According to Swanson, the market has sped along at a 40% compound annual growth rate for the last five years, achieving a number of milestones. For example, in 2000 the solar industry produced a cumulative 1GW of power, approximately equivalent to one large power plant. In 2004 it began generating more than 1GW of power/yr. Also, in 2003 the PV industry processed more sq. in. of wafers than the microelectronics industry, and by next year – even though the wafers tend to be much thinner than those used for ICs – it likely will consume more silicon as well.

After years of underfunding by large oil firms, the PV industry fell decades behind the IC industry’s manufacturing expertise, but several companies have demonstrated the benefits of synergism with semiconductor manufacturing. Sharp, the number five or six player a decade ago, now is by far the largest manufacturer today, and has a PV manufacturing plant contiguous with an IC fab. “They have had that synergy between the dynamic semiconductor industry and the PV industry, and have incorporated their manufacturing excellence into their PV operations, which has been hard for the rest of the industry to respond to,” noted Swanson.

The economics of solar technology also has undergone a steady improvement. Since about 1975, the cost of producing PV modules over time, plotted by cumulative production, has been approximately 80% – meaning that for each 100% increase in cumulative output (measured in megawatts), costs have dropped by 20%.

This caught the industry by surprise, said Swanson, because PV modules were seen as a costly energy source, given the laborious and expensive process of making wafers to produce a relatively small amount of power. But through the continual experience gained, he said, the costs of polysilicon and of producing PV arrays have come down tenfold. “The PV industry owes a tremendous debt to the microelectronics industry in so many ways,” he contends, “but this is one of the big ones.”

At the same time, the efficiencies of the PV arrays are suddenly going up. For years, with everyone focused on reducing costs, “there was a kind of generic solar cell with an efficiency of about 14% that was produced by a generic process,” Swanson said. “Now the understanding of the value of improving efficiency is changing dramatically. The projection is that the efficiency will be greater than 20% on average by 2012.”

All of these factors are driving the economics toward a tipping point. Today, the cost of making a PV module is about $2/watt, but by 2012, that is anticipated to be $1/watt, a level at which no subsidies will be needed for any application in the distributed power grid. “We think that will happen, and we have a roadmap to get there,” Swanson said.

SunPower also projects aggressive capital cost goals for the industry. Currently, a typical PV processing line costs about $1/watt, said Swanson.

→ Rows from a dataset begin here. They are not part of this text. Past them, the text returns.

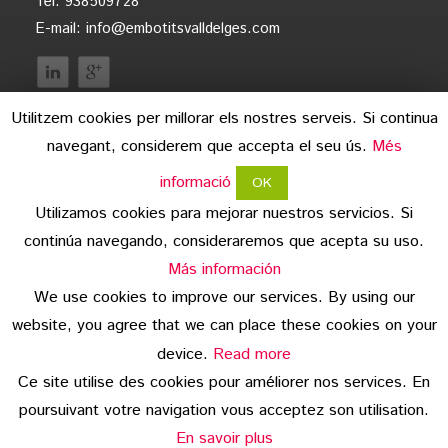
Tel. 938509728
E-mail:
info@embotitsvalldelges.com
Utilitzem cookies per millorar els nostres serveis. Si continua
navegant, considerem que accepta el seu ús.
Més
informació
OK
Utilizamos cookies para mejorar nuestros servicios. Si
continúa navegando, consideraremos que acepta su uso.
aviso legal
Más información
We use cookies to improve our services. By using our
protección de datos
website, you agree that we can place these cookies on your
copyright
device.
Read more
Ce site utilise des cookies pour améliorer nos services. En
© 2026 Embotits Vall del Ges S.L.
poursuivant votre navigation vous acceptez son utilisation.
En savoir plus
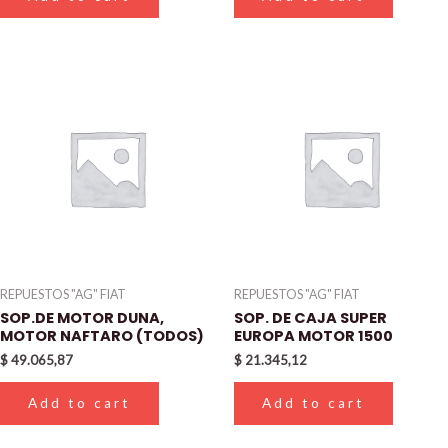
REPUESTOS "AG" FIAT
REPUESTOS "AG" FIAT
SOP.DE MOTOR DUNA,
SOP. DE CAJA SUPER
MOTOR NAFTARO (TODOS)
EUROPA MOTOR 1500
$
49.065,87
$
21.345,12
Add to cart
Add to cart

The target is about half that, meaning that a 200mW line/year, producing ~8000 wafers/hour, will need to be built for about $100 million.

In terms of the tools and materials markets, Swanson placed each in the $1 billion/year range within five years, but predicted that they would reach $10 billion by 2020. “Because PV will be cost-effective in most places in the world, it will start to be a significant part of new capacity installations and ratchet up quickly after that,” he said. “Now is the time to get your foot in and begin playing in the industry.” – Part One: B.H., Part Two: P.L.